Back in 2014 I blogged about first snowfall dates for a given U.S. state. It’s April 1, 2017 and we’re slated to get 12-18″ of snow up here in Maine and @mrshrbrmstr asked how often this — snow in May — has occurred near us.
As with all of these “R⁶ posts, expository is minimal and the focus is generally to demonstrate one small concept.
What I’ve done here (first) is make a full tidyverse
update to the snowfirst
code posted in the aforementioned blog post. You’ll need to clone that repo if you’re trying to work verbatim from the code below (otherwise just change file path code):
library(rprojroot)
library(stringi)
library(hrbrthemes)
library(tidyverse)
pre <- find_rstudio_root_file()
# Get and read in Maine precip ------------------------------------------------------
URL <- "http://cdiac.ornl.gov/ftp/ushcn_daily/state17_ME.txt.gz"
fil <- file.path(pre, "data", basename(URL))
if (!file.exists(fil)) download.file(URL, fil)
read_fwf(file = fil,
col_positions = fwf_widths(c(6, 4, 2, 4, rep(c(5, 1, 1, 1), 31)),
col_names = c("coop_id", "year", "month", "element",
flatten_chr(map(1:31, ~paste("r_", c("v", "fm", "fq", "fs"),
.x, sep=""))))),
col_types = paste0("ciic", paste0(rep("iccc", 31), collapse=""), collapse=""),
na = c("", "NA", "-", "-9999")) %>%
gather(day, value, starts_with("r_v")) %>%
select(-starts_with("r_")) %>%
mutate(day = as.numeric(stri_replace_first_fixed(day, "r_v", ""))) %>%
mutate(date = sprintf("%s-%02d-%02d", year, month, day)) -> daily_wx
# Read in stations ------------------------------------------------------------------
URL <- "http://cdiac.ornl.gov/ftp/ushcn_daily/ushcn-stations.txt"

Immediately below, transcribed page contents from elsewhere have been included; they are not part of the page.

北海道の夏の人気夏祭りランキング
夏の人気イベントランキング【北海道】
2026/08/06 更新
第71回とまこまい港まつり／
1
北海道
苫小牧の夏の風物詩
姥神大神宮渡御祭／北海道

fil <- file.path(pre, "data", basename(URL))
if (!file.exists(fil)) download.file(URL, fil)
read_fwf(file = file.path(pre, "data", "ushcn-stations.txt"),
col_positions = fwf_widths(c(6, 9, 10, 7, 3, 31, 7, 7, 7, 3),
col_names = c("coop_id", "latitude", "longitude",
"elevation", "state", "name",
"component_1", "component_2",
"component_3", "utc_offset")),
col_types = "cdddcccccc") -> stations
closestStation <- function(stations, lat, lon, restrict_to = NULL) {
if (!is.null(restrict_to)) stations <- filter(stations, state == restrict_to)
index <- which.min(sqrt((stations$latitude-lat)^2 +
(stations$longitude-lon)^2))
stations[index,]
}
# compute total snow amounts per month ----------------------------------------------
(near_me <- closestStation(stations, 43.2672, -70.8617, restrict_to="ME"))

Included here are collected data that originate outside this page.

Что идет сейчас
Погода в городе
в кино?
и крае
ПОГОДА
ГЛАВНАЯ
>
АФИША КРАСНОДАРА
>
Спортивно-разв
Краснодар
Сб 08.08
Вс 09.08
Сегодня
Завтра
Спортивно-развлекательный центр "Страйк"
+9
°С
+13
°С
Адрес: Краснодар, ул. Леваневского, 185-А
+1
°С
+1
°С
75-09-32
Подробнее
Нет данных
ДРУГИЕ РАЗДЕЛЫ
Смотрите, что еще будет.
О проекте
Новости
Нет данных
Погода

Now that we have the data, the short lesson here is just exposing the fact that you can get blank facets for free with ggplot2. I’m pointing this out as many folks seem to not like reading R documentation or miss things in said documentation (in fact, I had to be instructed today by @thomasp85 about a ggplot2
theme element setting that I didn’t know about and should have since I do try to keep up).

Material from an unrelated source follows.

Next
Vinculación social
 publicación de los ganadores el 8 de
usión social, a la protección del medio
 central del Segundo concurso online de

filter(daily_wx, coop_id == near_me$coop_id, element=="SNOW", value>0) %>%
count(year, month, wt=value) %>%
ungroup() %>%
mutate(
n = n / 10, # readings are in 10ths of inches
date = as.Date(sprintf("%s-%02d-01", year, month)),
month_name = lubridate::month(date, TRUE, FALSE)
) %>%
ggplot(aes(x=date, y=n)) +
geom_segment(aes(xend=date, yend=0), size=0.75, color="#9ecae1") +
scale_y_continuous(limits=c(0, 65)) +
facet_wrap(~month_name, ncol=3, drop=FALSE, scales="free") +
labs(x=NULL, y="inches", title="Total snowfall in a given month by year",
subtitle="Data for Station id 176905 — Portland (Maine) Jetport") +
theme_ipsum_rc(grid="Y", axis_text_size=8)
Without ggplot2
helping us out we would have had to do some work to have those no-value facets to show up. I also like how there are no x-axis labels since there’s no data. ggplot2::facet_wrap()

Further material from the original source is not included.